A Pollen PDF template based on HTML, instead of LaTeX

2019/01/03

C: Tutorials

A Pollen PDF template based on HTML, instead of LaTeX

Table of Contents

First version with wkhtmltopdfwkhtmltopdf troublesSecond version with Chrome
Edit 2019-03-24: I forgot to mention that Chrom/ium adds a header and footer when printing to PDF from the command line. To work around this, set the top/bottom margin to 0, eg.:
1
2
3
4
5
@media print {
    body {
        margin: 0 2rem 0;
    }
}

Pollen's manual has a tutorial on how to make templates for PDF. It first builds a LaTeX source file, then renders that with pdflatex, then returns the bytes from the PDF, deleting the temporary files. The problem with this in my use case is that I don't use LaTeX, and would like a way to turn the HTML version of my pages into PDF. So far I had always manually rendered my pages in Firefox (my primary browser) or Chrome (offers a print preview), which I'd like to automate.

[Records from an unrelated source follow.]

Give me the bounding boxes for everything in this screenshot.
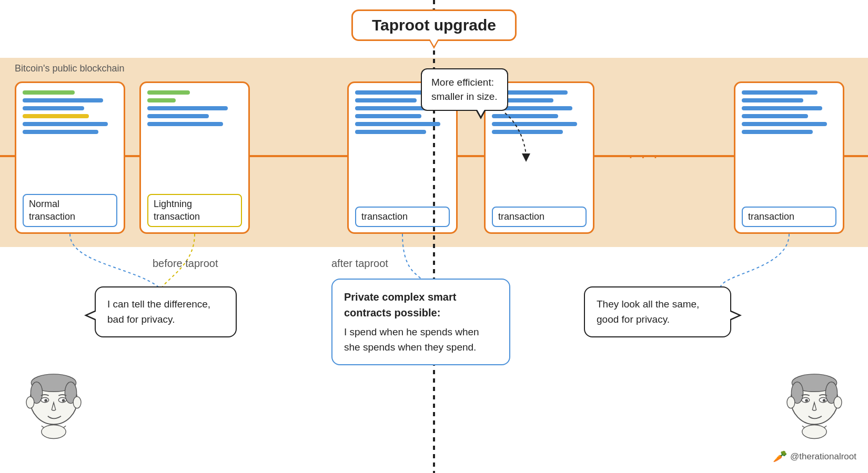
carrot-icon: 🥕 xyxy=(773,450,787,464)
block-line xyxy=(492,130,563,134)
title-bubble: Taproot upgrade xyxy=(351,9,517,41)
efficient-line1: More efficient: xyxy=(431,77,494,88)
after-transaction-tag-2: transaction xyxy=(492,207,587,227)
block-line xyxy=(742,98,803,102)
block-line xyxy=(355,114,421,118)
block-line xyxy=(492,122,577,126)
after-transaction-tag-1: transaction xyxy=(355,207,450,227)
svg-point-21 xyxy=(802,425,826,438)
block-line xyxy=(742,130,813,134)
block-line xyxy=(23,130,98,134)
block-line xyxy=(23,90,75,95)
block-line xyxy=(742,90,817,95)
bubble-right-text: They look all the same, good for privacy… xyxy=(597,299,699,325)
block-line xyxy=(147,98,176,102)
blockchain-label: Bitcoin's public blockchain xyxy=(15,63,125,74)
svg-point-16 xyxy=(834,397,842,408)
face-right-illustration xyxy=(783,373,846,441)
block-line xyxy=(147,122,223,126)
block-line xyxy=(23,114,89,118)
svg-point-20 xyxy=(823,399,826,402)
block-line xyxy=(147,106,228,110)
block-line xyxy=(742,122,827,126)
svg-point-4 xyxy=(26,397,34,408)
block-line xyxy=(742,106,822,110)
title-text: Taproot upgrade xyxy=(372,16,496,34)
svg-point-15 xyxy=(787,397,795,408)
svg-point-5 xyxy=(73,397,81,408)
svg-point-10 xyxy=(42,425,66,438)
normal-transaction-tag: Normaltransaction xyxy=(23,194,117,227)
face-left-illustration xyxy=(22,373,85,441)
efficient-bubble: More efficient: smaller in size. xyxy=(421,68,508,111)
svg-point-8 xyxy=(44,399,47,402)
block-line xyxy=(355,90,431,95)
watermark: 🥕 @therationalroot xyxy=(773,450,856,464)
bubble-center-body: I spend when he spends when she spends w… xyxy=(344,326,479,353)
block-line xyxy=(23,122,108,126)
before-taproot-label: before taproot xyxy=(153,258,218,270)
bubble-left-text: I can tell the difference, bad for priva… xyxy=(107,299,210,325)
watermark-text: @therationalroot xyxy=(790,451,856,462)
block-after-3: transaction xyxy=(734,81,844,234)
block-line xyxy=(147,114,209,118)
block-line xyxy=(23,98,103,102)
bubble-center: Private complex smart contracts possible… xyxy=(331,279,510,365)
block-line xyxy=(23,106,84,110)
block-line xyxy=(492,114,558,118)
block-before-normal: Normaltransaction xyxy=(15,81,125,234)
svg-point-9 xyxy=(62,399,65,402)
bubble-left: I can tell the difference, bad for priva… xyxy=(95,286,237,337)
block-line xyxy=(355,122,440,126)
block-line xyxy=(355,130,426,134)
block-before-lightning: Lightningtransaction xyxy=(139,81,250,234)
lightning-transaction-tag: Lightningtransaction xyxy=(147,194,242,227)
after-transaction-tag-3: transaction xyxy=(742,207,836,227)
block-line xyxy=(147,90,190,95)
bubble-right: They look all the same, good for privacy… xyxy=(584,286,731,337)
efficient-line2: smaller in size. xyxy=(431,91,498,102)
block-line xyxy=(742,114,808,118)
block-ellipsis: · · · xyxy=(629,148,660,165)
after-taproot-label: after taproot xyxy=(331,258,388,270)
bubble-center-bold: Private complex smart contracts possible… xyxy=(344,289,498,321)
block-line xyxy=(355,98,417,102)
svg-point-19 xyxy=(805,399,808,402)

First was finding a programmable interface to render an HTML to PDF. I knew Chrom/ium has a --print-to-pdf option, but initially I thought it's going to have unavoidable headers and footers. So I started working with wkhtmltopdf.

First version with wkhtmltopdf

First we check for wkhtmltopdf's existance.

1
2
(unless (find-executable-path "wkhtmltopdf")
   (error 'pdf-render "wkhtmltopdf missing"))

Then we assemble the pagenode to render, then send it to render-pagenodes to render. Using render-pagenodes allows me to specify that I want to get HTML output.

1
2
3
4
5
(define html-pagenode
   (string->symbol
    (string-replace (symbol->string here)
                    #rx"\\.pdf$" ".html")))
(render-pagenodes `(root ,html-pagenode))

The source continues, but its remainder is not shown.